Monday, October 08, 2007

Alcatel's Failed Acquisition of Lucent

The Wall Street Journal published a critical review of Alcatel's acquisition of Lucent last Thursday. As I read the piece, I looked at my own prior posts on this bad idea last Spring, here, and here.

Sadly, it appears that another of my dismal predictions has come true. The acquisition has failed to produce a firm that can create superior shareholder returns. And the CEO, Pat Russo, who led Lucent into this situation, is foundering, as expected.

Russo is reputed to be just steps away from the axe. The 'merger', as it was billed, but was, in reality, an acquisition of Lucent by the French telecom company, Alcatel, has failed. Falling margins, from sales bought at too low a price, are now crippling the sales the firm has managed to win.

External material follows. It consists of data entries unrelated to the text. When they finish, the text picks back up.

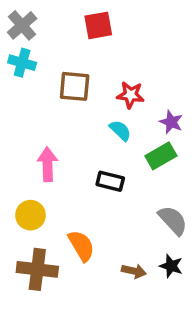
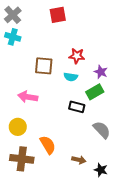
brown square: (75, 86) -> (44, 66), moved
cyan semicircle: (120, 130) -> (71, 77), turned 144
pink arrow: (47, 164) -> (28, 97), turned -78
black rectangle: (110, 181) -> (77, 107), moved
black star: (171, 266) -> (101, 170), moved

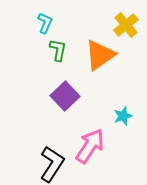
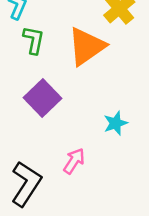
pink arrow: (90, 146) -> (74, 161), size x0.6

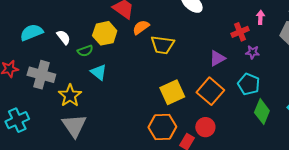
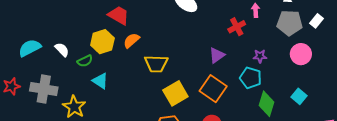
orange semicircle: (141, 27) -> (131, 40), moved
yellow trapezoid: (162, 45) -> (156, 64), moved
purple star: (252, 52) -> (260, 56), moved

The Journal's Thursday article lays out in detail how things have gone from bad to worse for the combined telecommunications giant. How one major competitor, Sweden's Ericsson, took advantage of the period of transition and turmoil at Alcatel to press customers and win accounts from the newly-combining firm.

The Alcatel situation highlights a fundamental reality of the marketplace. Two mediocre firms with struggling product lines cannot, by combination, magically fix their problems and become an excellent firm. Instead, they become one, larger, usually confused mediocre firm.

Sector excess capacity usually results, over the long term, in the better players taking share, while the losing players consolidate and shrink. Alcatel has done the first part of that already, and Russo seems to be presiding over the second step.